_What you are asked to do_.
Below is a set of entries; copy all of them exactly.

_Data under study_.
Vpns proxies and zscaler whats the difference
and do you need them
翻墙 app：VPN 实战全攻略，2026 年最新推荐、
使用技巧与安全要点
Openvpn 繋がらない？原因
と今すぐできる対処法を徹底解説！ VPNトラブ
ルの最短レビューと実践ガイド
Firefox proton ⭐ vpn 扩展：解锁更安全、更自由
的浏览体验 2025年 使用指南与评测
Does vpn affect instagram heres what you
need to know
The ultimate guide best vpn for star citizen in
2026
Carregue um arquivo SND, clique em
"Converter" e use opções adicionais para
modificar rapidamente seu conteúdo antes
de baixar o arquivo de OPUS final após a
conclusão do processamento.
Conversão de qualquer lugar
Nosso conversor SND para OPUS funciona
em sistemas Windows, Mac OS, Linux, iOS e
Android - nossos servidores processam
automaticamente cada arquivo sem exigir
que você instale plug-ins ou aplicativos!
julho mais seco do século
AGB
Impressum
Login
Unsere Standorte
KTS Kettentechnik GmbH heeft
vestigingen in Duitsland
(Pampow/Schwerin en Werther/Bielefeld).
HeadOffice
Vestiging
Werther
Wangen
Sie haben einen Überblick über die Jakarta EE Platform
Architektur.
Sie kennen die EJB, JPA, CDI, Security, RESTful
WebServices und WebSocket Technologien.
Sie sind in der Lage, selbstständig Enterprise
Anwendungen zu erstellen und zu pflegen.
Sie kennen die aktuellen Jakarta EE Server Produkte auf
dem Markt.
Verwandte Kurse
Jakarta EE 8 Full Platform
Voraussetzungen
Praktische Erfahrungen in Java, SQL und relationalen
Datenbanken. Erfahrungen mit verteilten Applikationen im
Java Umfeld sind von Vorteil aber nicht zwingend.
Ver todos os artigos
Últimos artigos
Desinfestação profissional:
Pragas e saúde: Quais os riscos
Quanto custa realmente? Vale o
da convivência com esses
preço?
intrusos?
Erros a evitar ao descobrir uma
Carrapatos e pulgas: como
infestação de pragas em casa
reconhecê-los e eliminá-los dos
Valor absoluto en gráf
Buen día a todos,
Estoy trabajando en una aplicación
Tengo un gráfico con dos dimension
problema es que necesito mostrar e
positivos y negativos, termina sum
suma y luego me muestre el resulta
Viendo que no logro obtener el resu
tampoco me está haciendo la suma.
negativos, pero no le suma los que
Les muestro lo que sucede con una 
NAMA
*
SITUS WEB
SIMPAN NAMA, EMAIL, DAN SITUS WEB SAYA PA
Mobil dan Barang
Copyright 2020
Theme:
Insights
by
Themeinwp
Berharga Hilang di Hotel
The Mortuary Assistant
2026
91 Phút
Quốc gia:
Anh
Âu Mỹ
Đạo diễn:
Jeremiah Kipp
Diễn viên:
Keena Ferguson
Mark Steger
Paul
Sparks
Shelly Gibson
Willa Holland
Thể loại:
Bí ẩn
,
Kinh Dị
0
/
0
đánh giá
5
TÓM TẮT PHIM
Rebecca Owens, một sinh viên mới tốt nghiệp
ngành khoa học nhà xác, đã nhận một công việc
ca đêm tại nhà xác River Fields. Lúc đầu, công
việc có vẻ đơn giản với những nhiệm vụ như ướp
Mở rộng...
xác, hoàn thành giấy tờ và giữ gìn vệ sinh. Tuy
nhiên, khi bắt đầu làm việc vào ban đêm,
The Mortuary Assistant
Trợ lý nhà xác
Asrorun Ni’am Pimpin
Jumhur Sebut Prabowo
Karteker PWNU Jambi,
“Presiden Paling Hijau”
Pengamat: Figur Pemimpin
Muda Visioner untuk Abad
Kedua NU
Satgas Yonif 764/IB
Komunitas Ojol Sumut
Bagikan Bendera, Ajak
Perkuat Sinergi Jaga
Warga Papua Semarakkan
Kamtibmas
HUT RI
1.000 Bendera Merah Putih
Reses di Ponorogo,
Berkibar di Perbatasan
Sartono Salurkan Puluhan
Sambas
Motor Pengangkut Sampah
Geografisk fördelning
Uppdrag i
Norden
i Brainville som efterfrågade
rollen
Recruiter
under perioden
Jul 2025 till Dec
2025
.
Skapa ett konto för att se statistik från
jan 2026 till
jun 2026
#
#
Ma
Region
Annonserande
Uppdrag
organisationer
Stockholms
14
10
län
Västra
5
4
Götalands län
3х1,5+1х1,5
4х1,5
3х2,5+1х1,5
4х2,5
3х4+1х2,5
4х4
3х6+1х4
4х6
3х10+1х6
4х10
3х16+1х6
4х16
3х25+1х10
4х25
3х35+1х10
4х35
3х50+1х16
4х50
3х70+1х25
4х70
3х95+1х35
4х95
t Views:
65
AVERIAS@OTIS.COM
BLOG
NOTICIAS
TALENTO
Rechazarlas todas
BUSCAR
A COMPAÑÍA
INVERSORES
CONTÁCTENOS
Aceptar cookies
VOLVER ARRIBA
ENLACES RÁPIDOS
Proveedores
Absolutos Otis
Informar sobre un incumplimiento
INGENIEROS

_Written answer_.
Vpns proxies and zscaler whats the difference
and do you need them
翻墙 app：VPN 实战全攻略，2026 年最新推荐、
使用技巧与安全要点
Openvpn 繋がらない？原因
と今すぐできる対処法を徹底解説！ VPNトラブ
ルの最短レビューと実践ガイド
Firefox proton ⭐ vpn 扩展：解锁更安全、更自由
的浏览体验 2025年 使用指南与评测
Does vpn affect instagram heres what you
need to know
The ultimate guide best vpn for star citizen in
2026
Carregue um arquivo SND, clique em
"Converter" e use opções adicionais para
modificar rapidamente seu conteúdo antes
de baixar o arquivo de OPUS final após a
conclusão do processamento.
Conversão de qualquer lugar
Nosso conversor SND para OPUS funciona
em sistemas Windows, Mac OS, Linux, iOS e
Android - nossos servidores processam
automaticamente cada arquivo sem exigir
que você instale plug-ins ou aplicativos!
julho mais seco do século
AGB
Impressum
Login
Unsere Standorte
KTS Kettentechnik GmbH heeft
vestigingen in Duitsland
(Pampow/Schwerin en Werther/Bielefeld).
HeadOffice
Vestiging
Werther
Wangen
Sie haben einen Überblick über die Jakarta EE Platform
Architektur.
Sie kennen die EJB, JPA, CDI, Security, RESTful
WebServices und WebSocket Technologien.
Sie sind in der Lage, selbstständig Enterprise
Anwendungen zu erstellen und zu pflegen.
Sie kennen die aktuellen Jakarta EE Server Produkte auf
dem Markt.
Verwandte Kurse
Jakarta EE 8 Full Platform
Voraussetzungen
Praktische Erfahrungen in Java, SQL und relationalen
Datenbanken. Erfahrungen mit verteilten Applikationen im
Java Umfeld sind von Vorteil aber nicht zwingend.
Ver todos os artigos
Últimos artigos
Desinfestação profissional:
Pragas e saúde: Quais os riscos
Quanto custa realmente? Vale o
da convivência com esses
preço?
intrusos?
Erros a evitar ao descobrir uma
Carrapatos e pulgas: como
infestação de pragas em casa
reconhecê-los e eliminá-los dos
Valor absoluto en gráf
Buen día a todos,
Estoy trabajando en una aplicación
Tengo un gráfico con dos dimension
problema es que necesito mostrar e
positivos y negativos, termina sum
suma y luego me muestre el resulta
Viendo que no logro obtener el resu
tampoco me está haciendo la suma.
negativos, pero no le suma los que
Les muestro lo que sucede con una 
NAMA
*
SITUS WEB
SIMPAN NAMA, EMAIL, DAN SITUS WEB SAYA PA
Mobil dan Barang
Copyright 2020
Theme:
Insights
by
Themeinwp
Berharga Hilang di Hotel
The Mortuary Assistant
2026
91 Phút
Quốc gia:
Anh
Âu Mỹ
Đạo diễn:
Jeremiah Kipp
Diễn viên:
Keena Ferguson
Mark Steger
Paul
Sparks
Shelly Gibson
Willa Holland
Thể loại:
Bí ẩn
,
Kinh Dị
0
/
0
đánh giá
5
TÓM TẮT PHIM
Rebecca Owens, một sinh viên mới tốt nghiệp
ngành khoa học nhà xác, đã nhận một công việc
ca đêm tại nhà xác River Fields. Lúc đầu, công
việc có vẻ đơn giản với những nhiệm vụ như ướp
Mở rộng...
xác, hoàn thành giấy tờ và giữ gìn vệ sinh. Tuy
nhiên, khi bắt đầu làm việc vào ban đêm,
The Mortuary Assistant
Trợ lý nhà xác
Asrorun Ni’am Pimpin
Jumhur Sebut Prabowo
Karteker PWNU Jambi,
“Presiden Paling Hijau”
Pengamat: Figur Pemimpin
Muda Visioner untuk Abad
Kedua NU
Satgas Yonif 764/IB
Komunitas Ojol Sumut
Bagikan Bendera, Ajak
Perkuat Sinergi Jaga
Warga Papua Semarakkan
Kamtibmas
HUT RI
1.000 Bendera Merah Putih
Reses di Ponorogo,
Berkibar di Perbatasan
Sartono Salurkan Puluhan
Sambas
Motor Pengangkut Sampah
Geografisk fördelning
Uppdrag i
Norden
i Brainville som efterfrågade
rollen
Recruiter
under perioden
Jul 2025 till Dec
2025
.
Skapa ett konto för att se statistik från
jan 2026 till
jun 2026
#
#
Ma
Region
Annonserande
Uppdrag
organisationer
Stockholms
14
10
län
Västra
5
4
Götalands län
3х1,5+1х1,5
4х1,5
3х2,5+1х1,5
4х2,5
3х4+1х2,5
4х4
3х6+1х4
4х6
3х10+1х6
4х10
3х16+1х6
4х16
3х25+1х10
4х25
3х35+1х10
4х35
3х50+1х16
4х50
3х70+1х25
4х70
3х95+1х35
4х95
t Views:
65
AVERIAS@OTIS.COM
BLOG
NOTICIAS
TALENTO
Rechazarlas todas
BUSCAR
A COMPAÑÍA
INVERSORES
CONTÁCTENOS
Aceptar cookies
VOLVER ARRIBA
ENLACES RÁPIDOS
Proveedores
Absolutos Otis
Informar sobre un incumplimiento
INGENIEROS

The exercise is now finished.